(Stored data entries)
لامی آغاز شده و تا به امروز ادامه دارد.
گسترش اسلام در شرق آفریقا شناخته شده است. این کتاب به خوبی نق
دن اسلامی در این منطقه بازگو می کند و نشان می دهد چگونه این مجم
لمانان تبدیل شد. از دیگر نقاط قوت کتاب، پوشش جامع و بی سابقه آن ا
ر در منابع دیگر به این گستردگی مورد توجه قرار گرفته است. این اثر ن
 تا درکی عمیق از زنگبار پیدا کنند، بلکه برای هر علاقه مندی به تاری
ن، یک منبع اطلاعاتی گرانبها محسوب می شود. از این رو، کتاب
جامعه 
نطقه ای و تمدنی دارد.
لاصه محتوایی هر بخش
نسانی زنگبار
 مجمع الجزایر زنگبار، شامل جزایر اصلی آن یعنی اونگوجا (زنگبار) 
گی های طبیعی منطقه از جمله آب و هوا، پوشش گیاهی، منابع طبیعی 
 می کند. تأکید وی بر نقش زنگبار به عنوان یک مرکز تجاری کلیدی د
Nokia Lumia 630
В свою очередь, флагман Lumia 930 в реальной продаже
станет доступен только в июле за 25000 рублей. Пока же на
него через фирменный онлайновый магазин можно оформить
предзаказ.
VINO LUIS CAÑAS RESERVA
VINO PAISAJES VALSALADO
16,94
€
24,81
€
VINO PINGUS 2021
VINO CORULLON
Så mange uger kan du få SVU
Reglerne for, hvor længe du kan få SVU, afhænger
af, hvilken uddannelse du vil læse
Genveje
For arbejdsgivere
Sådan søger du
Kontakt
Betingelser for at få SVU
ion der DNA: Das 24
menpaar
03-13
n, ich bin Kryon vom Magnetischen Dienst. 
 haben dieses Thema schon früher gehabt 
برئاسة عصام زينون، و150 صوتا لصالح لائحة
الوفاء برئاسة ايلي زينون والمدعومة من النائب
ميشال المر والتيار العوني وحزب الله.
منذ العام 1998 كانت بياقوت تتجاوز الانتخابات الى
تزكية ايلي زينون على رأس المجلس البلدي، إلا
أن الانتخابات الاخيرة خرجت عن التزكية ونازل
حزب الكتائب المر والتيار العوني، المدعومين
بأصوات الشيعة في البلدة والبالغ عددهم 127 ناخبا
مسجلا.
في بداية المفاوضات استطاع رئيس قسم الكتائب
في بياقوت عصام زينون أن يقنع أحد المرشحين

What the task requires:
All lines from the beginning of the entries through the line marked "Så mange uger kan du få SVU" are to be output exactly; nothing else belongs in the answer.

Written answer:
لامی آغاز شده و تا به امروز ادامه دارد.
گسترش اسلام در شرق آفریقا شناخته شده است. این کتاب به خوبی نق
دن اسلامی در این منطقه بازگو می کند و نشان می دهد چگونه این مجم
لمانان تبدیل شد. از دیگر نقاط قوت کتاب، پوشش جامع و بی سابقه آن ا
ر در منابع دیگر به این گستردگی مورد توجه قرار گرفته است. این اثر ن
 تا درکی عمیق از زنگبار پیدا کنند، بلکه برای هر علاقه مندی به تاری
ن، یک منبع اطلاعاتی گرانبها محسوب می شود. از این رو، کتاب
جامعه 
نطقه ای و تمدنی دارد.
لاصه محتوایی هر بخش
نسانی زنگبار
 مجمع الجزایر زنگبار، شامل جزایر اصلی آن یعنی اونگوجا (زنگبار) 
گی های طبیعی منطقه از جمله آب و هوا، پوشش گیاهی، منابع طبیعی 
 می کند. تأکید وی بر نقش زنگبار به عنوان یک مرکز تجاری کلیدی د
Nokia Lumia 630
В свою очередь, флагман Lumia 930 в реальной продаже
станет доступен только в июле за 25000 рублей. Пока же на
него через фирменный онлайновый магазин можно оформить
предзаказ.
VINO LUIS CAÑAS RESERVA
VINO PAISAJES VALSALADO
16,94
€
24,81
€
VINO PINGUS 2021
VINO CORULLON
Så mange uger kan du få SVU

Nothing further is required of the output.